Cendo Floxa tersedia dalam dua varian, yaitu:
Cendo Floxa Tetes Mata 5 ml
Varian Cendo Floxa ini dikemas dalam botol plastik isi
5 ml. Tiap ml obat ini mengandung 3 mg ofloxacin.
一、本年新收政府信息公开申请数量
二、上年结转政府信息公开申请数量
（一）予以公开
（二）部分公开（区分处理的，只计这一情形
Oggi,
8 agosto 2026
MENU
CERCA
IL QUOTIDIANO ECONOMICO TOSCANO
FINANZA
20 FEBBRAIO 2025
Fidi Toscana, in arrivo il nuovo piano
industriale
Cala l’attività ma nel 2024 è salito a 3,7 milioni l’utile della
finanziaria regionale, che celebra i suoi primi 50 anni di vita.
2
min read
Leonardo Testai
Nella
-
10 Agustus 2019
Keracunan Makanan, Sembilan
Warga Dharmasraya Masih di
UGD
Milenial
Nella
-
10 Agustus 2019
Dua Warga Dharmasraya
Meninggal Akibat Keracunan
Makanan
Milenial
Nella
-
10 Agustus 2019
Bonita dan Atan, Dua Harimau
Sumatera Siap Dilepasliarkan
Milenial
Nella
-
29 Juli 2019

□ □ □ □

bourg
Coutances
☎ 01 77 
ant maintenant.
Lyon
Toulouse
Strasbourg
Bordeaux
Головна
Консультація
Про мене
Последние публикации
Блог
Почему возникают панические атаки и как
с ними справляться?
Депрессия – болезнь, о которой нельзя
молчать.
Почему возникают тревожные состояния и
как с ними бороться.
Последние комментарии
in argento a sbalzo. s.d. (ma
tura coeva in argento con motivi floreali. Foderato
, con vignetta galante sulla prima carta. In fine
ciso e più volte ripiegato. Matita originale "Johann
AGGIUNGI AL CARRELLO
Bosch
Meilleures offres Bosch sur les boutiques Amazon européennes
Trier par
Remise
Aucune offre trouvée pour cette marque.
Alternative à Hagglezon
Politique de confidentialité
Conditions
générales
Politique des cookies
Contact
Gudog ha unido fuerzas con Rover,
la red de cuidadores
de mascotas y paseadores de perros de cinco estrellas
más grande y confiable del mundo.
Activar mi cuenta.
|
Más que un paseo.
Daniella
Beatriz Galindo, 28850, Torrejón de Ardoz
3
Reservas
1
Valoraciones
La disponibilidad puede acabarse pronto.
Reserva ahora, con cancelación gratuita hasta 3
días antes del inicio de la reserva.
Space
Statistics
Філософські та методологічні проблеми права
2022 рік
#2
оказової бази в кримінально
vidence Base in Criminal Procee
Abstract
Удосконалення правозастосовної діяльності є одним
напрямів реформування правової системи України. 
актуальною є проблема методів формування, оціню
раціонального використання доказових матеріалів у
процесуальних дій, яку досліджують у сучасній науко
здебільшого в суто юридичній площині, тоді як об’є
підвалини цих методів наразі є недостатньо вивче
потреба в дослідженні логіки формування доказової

□ □ □ □

Supply the count of lines in the entries that contain the word "Warga", and nothing besides.

■ **Result of the task**: 2